Ynet (via Vos Iz Neias) is reporting that a new dress regulation will be taking effect at the Shas' Maayan Torah education network in Israel. Specifically, the regulation states that all women employed there must wear a full head covering when reporting for work. In addition, the only acceptable form of head-covering for women is a scarf -- wigs are not permitted (the article doesn't address snoods or other non-hair-like coverings). According to a source in the article, women have been threatened with dismissal if they do not dress according to code.
This new regulation has many women outraged. As you can imagine, there are women who work there who cover their hair with sheitels or other materials. In addition, the article makes no distinction between married and unmarried women.

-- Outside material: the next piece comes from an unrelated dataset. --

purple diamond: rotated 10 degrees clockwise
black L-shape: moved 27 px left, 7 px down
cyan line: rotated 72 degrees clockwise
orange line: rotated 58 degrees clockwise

Some of the VIN commentors have taken the approach that an employer has the right to dictate how employees dress and if you don't like it, you're free to go work someplace else. That's certainly true. If my boss, for whatever insane reason, dictated that employees come to work in bumblebee costumes everyday, I could either go to the costume shop or find a new place to work.*
However, in the above case, my boss has made his bumblebee decree for arbitrary reasons. In this case, however, there is a rationale behind the regulations -- obstensibly, the rationale is halacha. Whomever is issuing these decrees obviously feels that women are required by halacha to wear complete head coverings. And, I suppose, it's not entirely unreasonable to use halacha as a guideline for employee conduct in a religious office in a religious state.
But one has to wonder just how far this can be taken. If one can rule that millions of otherwise observant women who cover their hair with sheitels are violating halacha (despite the fact that millions of frum Jews around the world and in Israel itself view this as perfectly acceptable and within halacha) and therefore worthy of termination, then where does it end?

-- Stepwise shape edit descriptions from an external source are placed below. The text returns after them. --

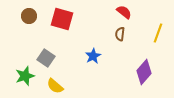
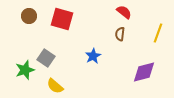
purple diamond: rotated 35 degrees clockwise
green star: moved 6 px up
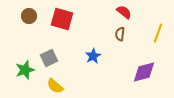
gray square: moved 3 px right; rotated 30 degrees clockwise
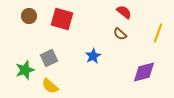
brown semicircle: rotated 56 degrees counterclockwise
yellow semicircle: moved 5 px left
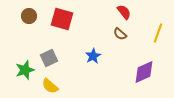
red semicircle: rotated 14 degrees clockwise
purple diamond: rotated 10 degrees counterclockwise
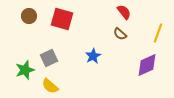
purple diamond: moved 3 px right, 7 px up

Should an employer be allowed to raid the contents of employee lunchboxes to make sure they're only using chassidshe shechita or cholov yisroel? Should an employer be allowed to tell employees that they can't go to an otherwise glatt kosher resturaunt for lunch because it doesn't meet his/her personal standards (real or imagined)? Should an employer be allowed to fire a worker who rides to work on a non-mehadrin bus where one is available? In short, where does it end? At what point do we say that the employer doesn't have the right to enforce his brand of halacha at the workplace
Yes, there is still the principle that a worker is not a slave and is free to quit her job at any time. If she doesn't like the rules, she's free to move on. But that's not really the answer is it? I don't know what the economic situation in Israel is like at the current time, but I can't imagine that they're unemployement problem is any better than ours is here in the U.S. Just saying "go get another job" is not the answer -- it's not always so easy. Who says the person can find another job quickly, and at the same salary? In addition, employees have certain intagible benefits that come from being in a job -- seniority, repuation, familiarity with co-workers and the surrounding of the workplace, job security and other benefits that we all enjoy from working at a place after a certain amount of time. By forcing a worker to move on, they lose a lot (if not all) of these benefits. I'm not convinced that forcing an worker to lose these benefits simply for the sake of someone else's interpretation of halacha (when their own is kept by millions of otherwise frum women around the world) is acceptable and proper.
Again, no one argues that there should be minimum standards of dress for both genders in the workplace. And, yes, halacha should probably play a role in that code in a religious office in Israel. But you can't just apply the strictest standard of halacha. It's simply not fair.
* Yes, I understand that there may be other options, but that's really beside the point.